All of Clearwire's major investors, with the exception of Google, are pumping in more cash to the company to help it build its nationwide WiMax network.

Clearwire investors are pumping in another $1.5 billion into the venture to help pay for the company's nationwide 4G wireless network, according to The Wall Street Journal.

The article cites two unnamed sources "familiar with the matter," who said that Sprint Nextel, Comcast, Intel, Time Warner Cable, and Bright House Networks have all agreed to contribute an additional $500 million to the cause. Google, which had initially invested with these other companies, is not participating in this funding round, the article said.

Sprint and these other partners invested about $3.2 billion in Clearwire about 18 months ago when a new joint venture was developed to build the Clearwire network.

In addition to cash, Sprint also gave Clearwire access to its 2.5 GHz spectrum. Sprint, Comcast, and Time Warner have already begun reselling the Clearwire WiMax service in areas where Clearwire has already built its network.

Clearwire now offers service in several cities including Baltimore, Las Vegas, Chicago, and Philadelphia.

There is little doubt that consumers' appetite for faster wireless speeds is growing. But Clearwire is building its network using WiMax technology while its major competitors, Verizon Wireless and AT&T, have chosen to use a competing technology known as LTE or Long Term Evolution .

Verizon is already building its LTE 4G network and will have commercial deployments in 2010. AT&T plans to continue upgrading its 3G network with newer technology, but has said it eventually plans to move to LTE. Most other major wireless operators around the world have also settled on using LTE for their next generation networks.

Clearwire does have a good head start in terms of deployments. But it's unclear if that will be enough to beat competitors, such as Verizon Wireless, in the long run.

But in order for Clearwire to even have a chance in competing with Verizon and AT&T, it will need a fully built nationwide network. And that takes a lot of money; money that Clearwire is spending very quickly. As of the second quarter of 2009 , Clearwire had projected a cash burn of $1.5 billion to $1.9 billion for 2009. The company said in August it had burned through $646 million of its cash. But as it spends money, the company is also losing money. For the second quarter, Clearwire announced a net loss of $73.4 million on revenue of $63.6 million.

Clearwire will report third quarter earnings on Tuesday.

The Google factor
Google's decision not to invest in the next round of investment could be an indication that the search giant is losing faith in the technology. In a recent interview with CNET News, Andy Rubin, who heads up Google's mobile operating system division, said Google is planning its mobile future around LTE and not on WiMax.

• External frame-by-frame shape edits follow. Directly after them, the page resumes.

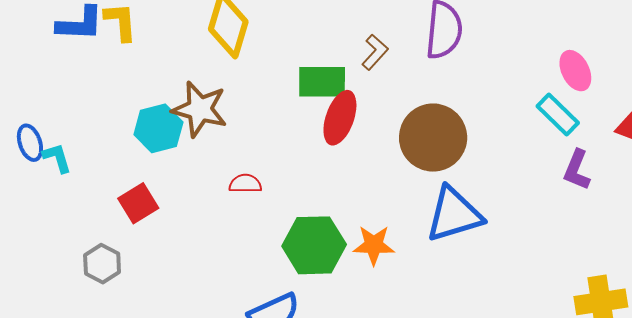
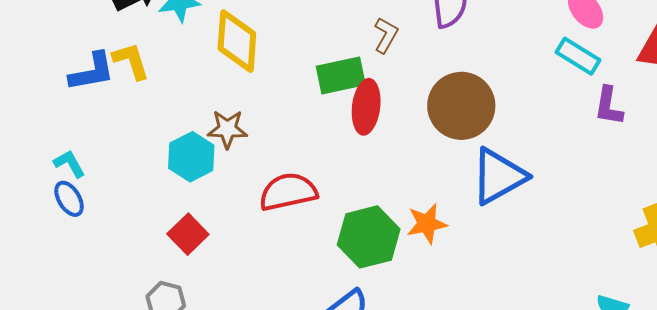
brown star: (200, 109) -> (227, 129), size x0.7
cyan L-shape: (57, 158) -> (69, 164), moved
red semicircle: (245, 184) -> (288, 192), size x1.8

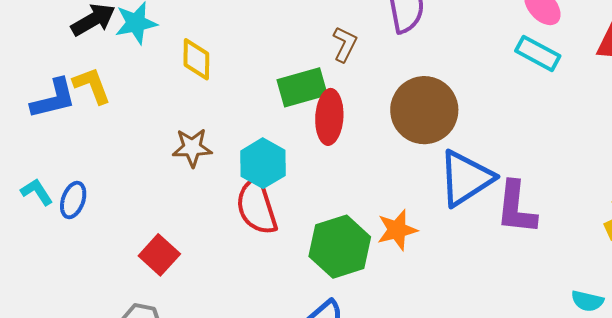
yellow diamond: (237, 41) -> (196, 59), size x0.7
purple L-shape: (609, 106) -> (516, 208), moved, size x1.4
cyan hexagon: (191, 157) -> (263, 163), moved
red semicircle: (288, 192) -> (257, 206), turned -92
blue ellipse: (69, 199) -> (73, 200), moved, turned 54

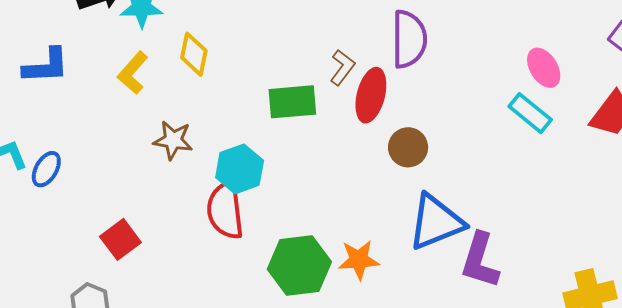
yellow L-shape: (92, 85) -> (133, 73), moved, turned -129
brown circle: (424, 110) -> (408, 147), size x0.6
red ellipse: (329, 117) -> (371, 95), moved

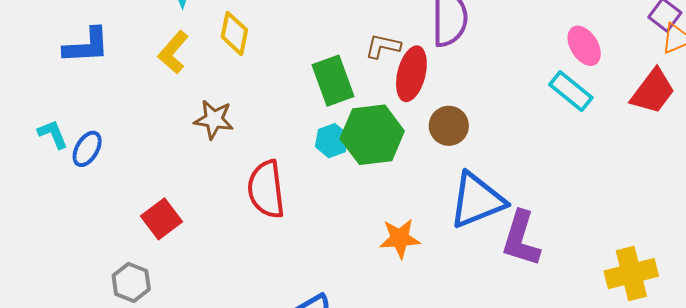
brown L-shape: (342, 68) -> (383, 46), turned -114
green rectangle: (292, 102) -> (333, 81), turned 75
cyan hexagon: (240, 169) -> (332, 141), moved, size x0.7
green hexagon: (299, 265) -> (372, 135), moved

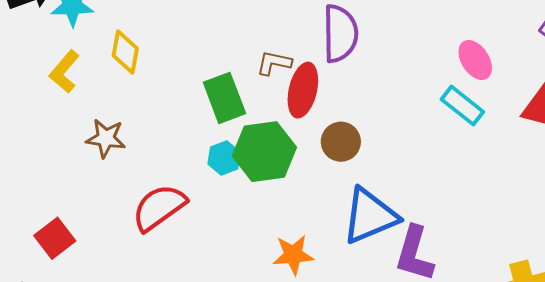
red semicircle: (266, 189) -> (159, 207), turned 62

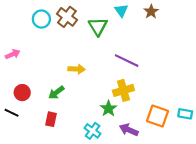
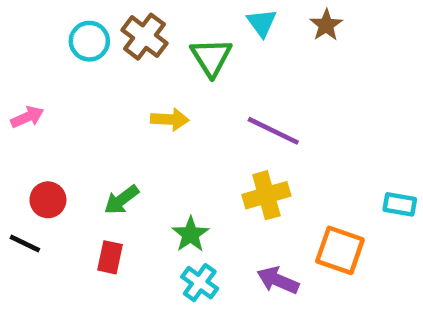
yellow arrow: (77, 69) -> (170, 119), moved
green star: (109, 109) -> (191, 234), moved
cyan rectangle: (185, 114) -> (400, 204), moved

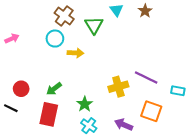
cyan circle: (89, 41) -> (55, 39), moved
pink arrow: (27, 117) -> (12, 39), moved
purple line: (273, 131) -> (146, 77), moved
red rectangle: (110, 257) -> (49, 114), size x1.6

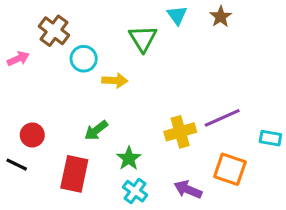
brown cross: (64, 16) -> (54, 31), moved
purple line: (146, 77) -> (222, 118), turned -50
green arrow: (54, 89) -> (96, 130), moved

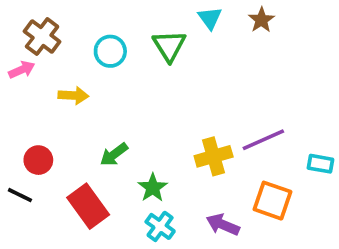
brown cross: (54, 31) -> (42, 36), moved
cyan circle: (84, 59) -> (110, 51), moved
yellow arrow: (115, 81) -> (73, 95), moved
red rectangle: (74, 174) -> (88, 206), turned -48

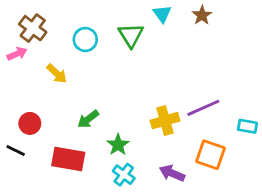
yellow arrow: (73, 95) -> (57, 74), turned 40
red rectangle: (88, 206) -> (68, 159), turned -44

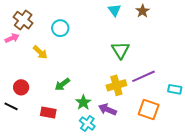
green triangle: (131, 35) -> (120, 50), moved
red rectangle: (68, 159) -> (48, 112), size x0.7
purple arrow: (172, 173) -> (107, 109), moved

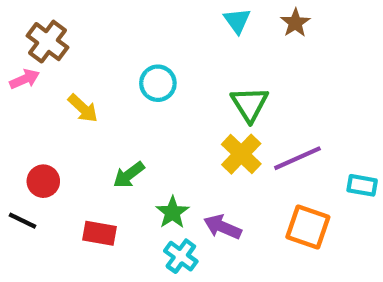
cyan circle: (60, 28) -> (158, 83), moved
yellow cross: (116, 85) -> (241, 154), moved, turned -30

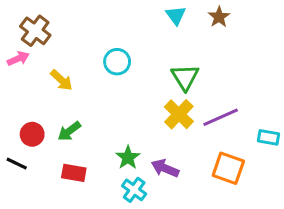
green arrow: (129, 175) -> (69, 131), moved

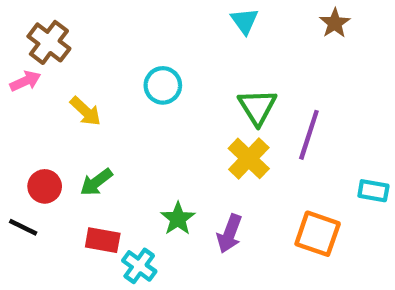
brown star: (219, 17) -> (335, 23), moved
purple line: (221, 117) -> (309, 135), moved, turned -48
purple arrow: (165, 168) -> (229, 234), turned -92
cyan cross: (134, 190) -> (139, 266), moved

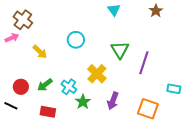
yellow cross: (249, 158) -> (97, 74), moved
purple arrow: (229, 234) -> (113, 101), moved
cyan cross: (139, 266) -> (69, 87), moved

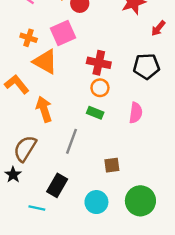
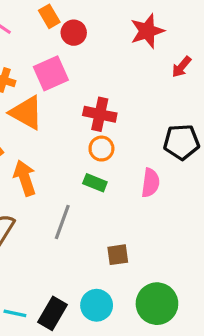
black pentagon: (146, 66) -> (181, 142), moved
black rectangle: (57, 185) -> (52, 313), moved

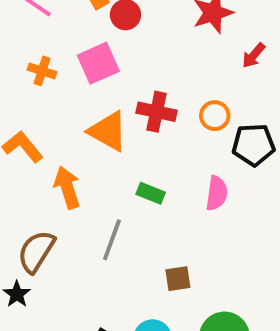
orange triangle: (26, 113) -> (108, 131), moved
orange circle: (101, 149) -> (215, 116), moved

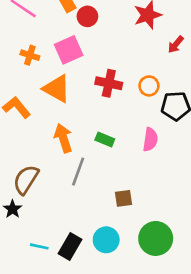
orange triangle: (108, 131) -> (57, 89), moved
orange arrow: (67, 187) -> (63, 138), moved

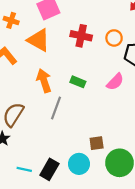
orange cross: (30, 55) -> (11, 20), moved
pink semicircle: (150, 139) -> (115, 82), turned 36
brown square: (124, 198) -> (97, 143), moved

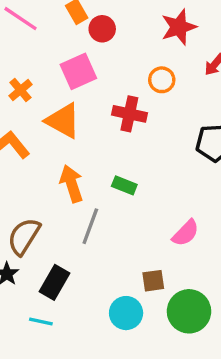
orange cross: (11, 20) -> (20, 90), turned 32
orange circle: (114, 38) -> (162, 80), moved
pink semicircle: (115, 82) -> (186, 233), moved
black rectangle: (49, 169) -> (55, 282), moved

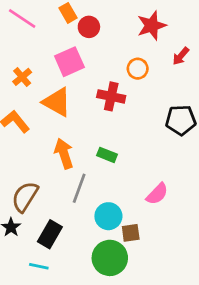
green circle: (189, 311) -> (110, 258), moved
cyan circle: (126, 313) -> (108, 216), moved

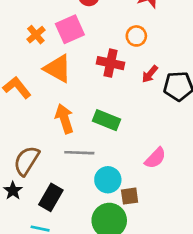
red arrow: (181, 56) -> (150, 74), moved
orange cross: (22, 77) -> (36, 35), moved
green rectangle: (107, 155) -> (106, 120), size x1.4
gray line: (79, 188) -> (79, 153), turned 72

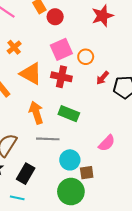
pink square: (70, 29) -> (61, 49), moved
orange circle: (136, 36) -> (86, 57), moved
red cross: (111, 63) -> (61, 77), moved

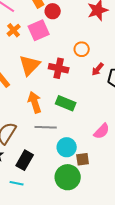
orange cross: (14, 47) -> (14, 30), moved
pink square: (61, 49) -> (39, 30), moved
orange triangle: (31, 74) -> (30, 65), turned 45

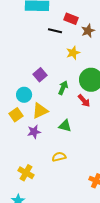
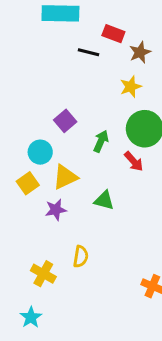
yellow star: (73, 53) -> (131, 87), moved
yellow semicircle: (59, 157) -> (81, 257), moved, turned 112

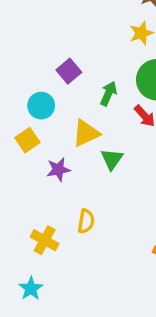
yellow triangle: (65, 177) -> (86, 133), moved
green triangle: (104, 200) -> (112, 159), turned 50

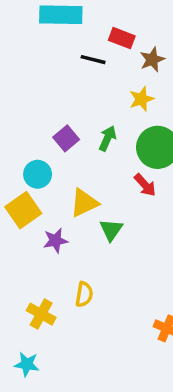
green arrow: (108, 94) -> (107, 138), moved
yellow square: (27, 140) -> (23, 210), size x1.4
cyan star: (31, 289) -> (27, 364), turned -30

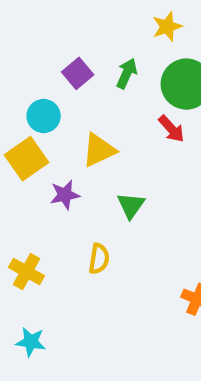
green triangle: (111, 230) -> (131, 205), moved
yellow cross: (41, 314) -> (27, 272), moved

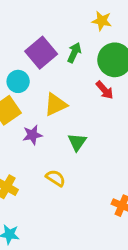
yellow star: (167, 27) -> (102, 21), turned 30
purple square: (78, 73) -> (41, 53), size x1.5
yellow semicircle: (99, 259) -> (56, 178), turned -66

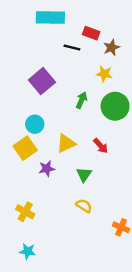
purple square: (41, 53) -> (42, 81), moved
red arrow: (105, 90) -> (101, 146), moved
yellow semicircle: (56, 178) -> (84, 206), moved

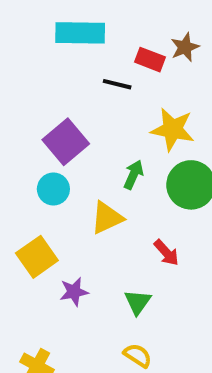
brown star: (111, 47) -> (185, 47), moved
yellow star: (104, 74) -> (173, 129), size x1.5
cyan circle: (35, 124) -> (53, 189), moved
yellow triangle: (66, 143) -> (107, 218), moved

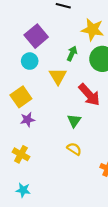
yellow triangle: (107, 218) -> (58, 76), turned -36
red arrow: (166, 253) -> (89, 95), size x1.6
purple star: (74, 292) -> (27, 120), moved

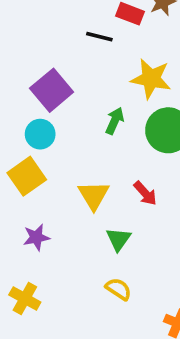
yellow triangle: (58, 76) -> (94, 195), moved
red arrow: (89, 95) -> (145, 193), size x0.6
yellow square: (21, 97) -> (27, 176), moved

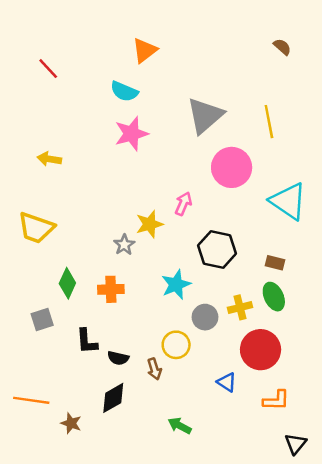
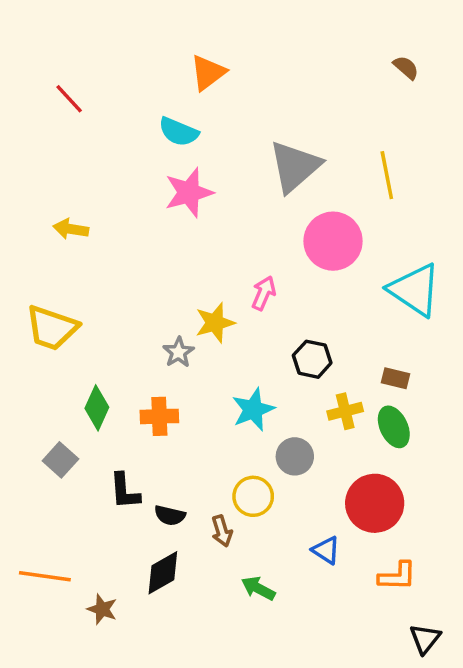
black hexagon: (217, 249) -> (312, 359), size x0.7
yellow cross: (240, 307) -> (345, 411), moved
gray square: (42, 319) -> (60, 460), turned -30
green arrow: (180, 426) -> (258, 588), moved

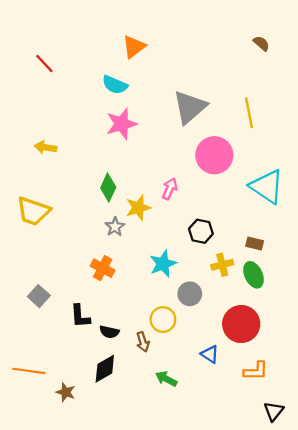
green diamond: (97, 408) -> (108, 188), moved
orange cross: (159, 416) -> (103, 268), turned 30

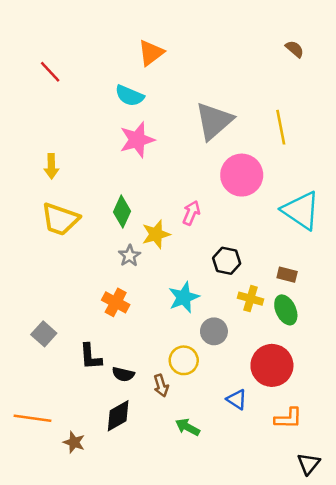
yellow arrow: (46, 147) -> (51, 166), turned -100
yellow trapezoid: (33, 211) -> (60, 219), moved
yellow cross: (222, 265) -> (251, 299), turned 30

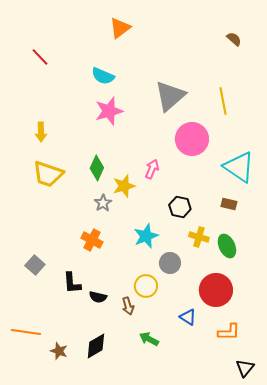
orange triangle: (151, 53) -> (120, 28), moved
brown rectangle: (287, 275) -> (229, 204), moved
black diamond: (118, 416) -> (96, 346), moved

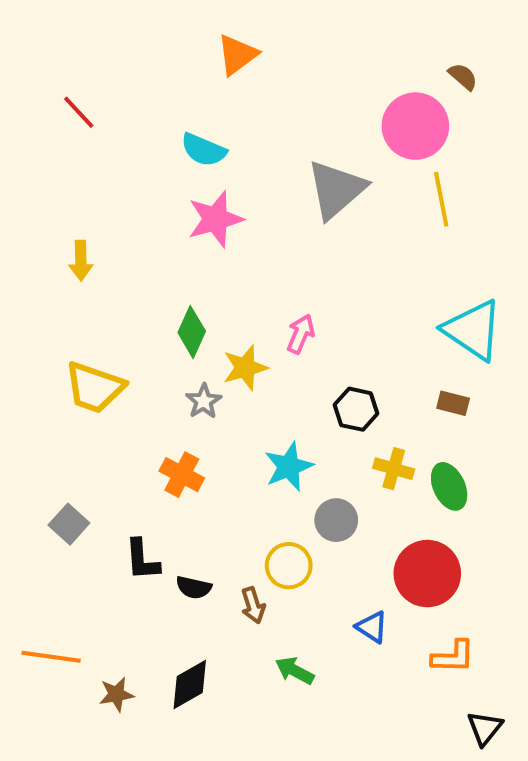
pink circle: (192, 139) -> (415, 126), moved
yellow trapezoid: (48, 174) -> (95, 387), moved
brown star: (59, 351) -> (116, 694), turned -30

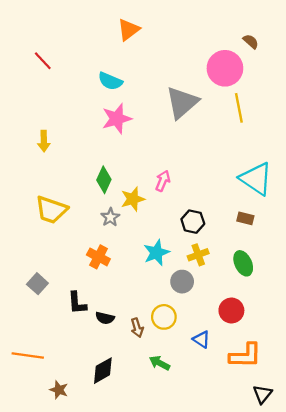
yellow cross: (394, 469) -> (198, 255), moved, turned -36
yellow circle: (289, 566) -> (164, 317), moved
red circle: (427, 574) -> (231, 311), size x0.7
orange L-shape: (453, 657) -> (245, 356), size x1.4
brown star: (116, 694) -> (59, 390), moved, turned 30

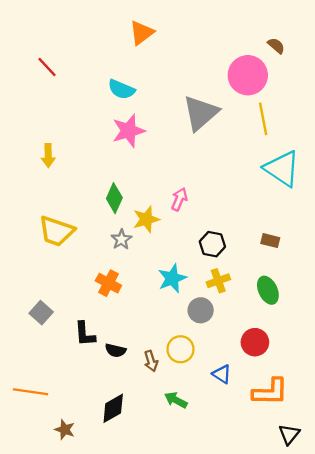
cyan triangle: (256, 179) -> (282, 169), moved

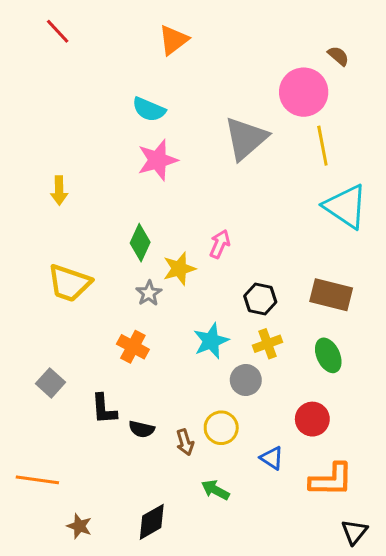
red line: (47, 67) -> (58, 31), moved
brown rectangle: (270, 241) -> (331, 295), size x1.8
black diamond: (113, 408) -> (152, 522), moved

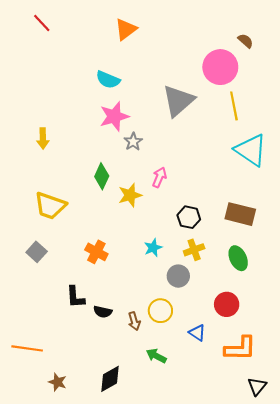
gray star: (149, 293) -> (133, 142), moved
cyan star: (211, 341) -> (153, 248), size x0.7
gray square: (50, 383) -> (37, 252), moved

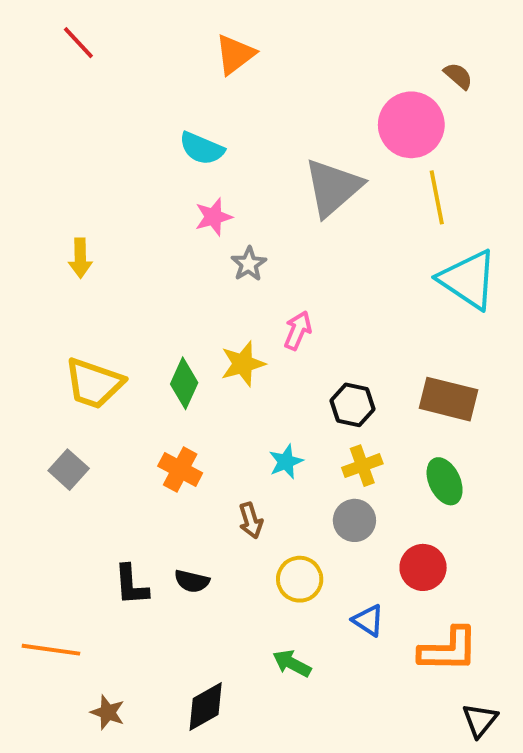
pink star: (114, 116) -> (213, 217), size x0.7
green diamond: (102, 176) -> (184, 383), moved
gray circle: (178, 276) -> (354, 520), moved
black L-shape: (75, 297) -> (131, 585), moved
brown arrow: (134, 321) -> (251, 520), moved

That said, a Google spokesman told Reuters that the company still supports Clearwire's efforts to build a high-speed wireless network using WiMax. But the spokesman said the best way for Google to offer support is through product and strategic cooperation rather than investing more money.

Google also recently announced a strategic partnership with Verizon Wireless . The companies worked closely to launch a new 3G wireless Android device called the Droid . And the two companies will likely work closely to develop other new products and services on Verizon's new 4G network.

By contrast, Clearwire's other investors have far too much at stake now to abandon the network and the WiMax technology.

Intel has been a big backer of WiMax from the beginning. And the company has already invested millions of dollars in developing products. Sprint has also bet big on the WiMax technology, and the company is too far down the WiMax path to completely drop it. The cable companies Comcast and Time Warner, which are reselling Clearwire's service to their cable customers, have no other choice at this point, but to stick with the WiMax plan. The last thing these companies want to do is build their own wireless network, and they desperately need a wireless broadband service to compete with their phone company rivals.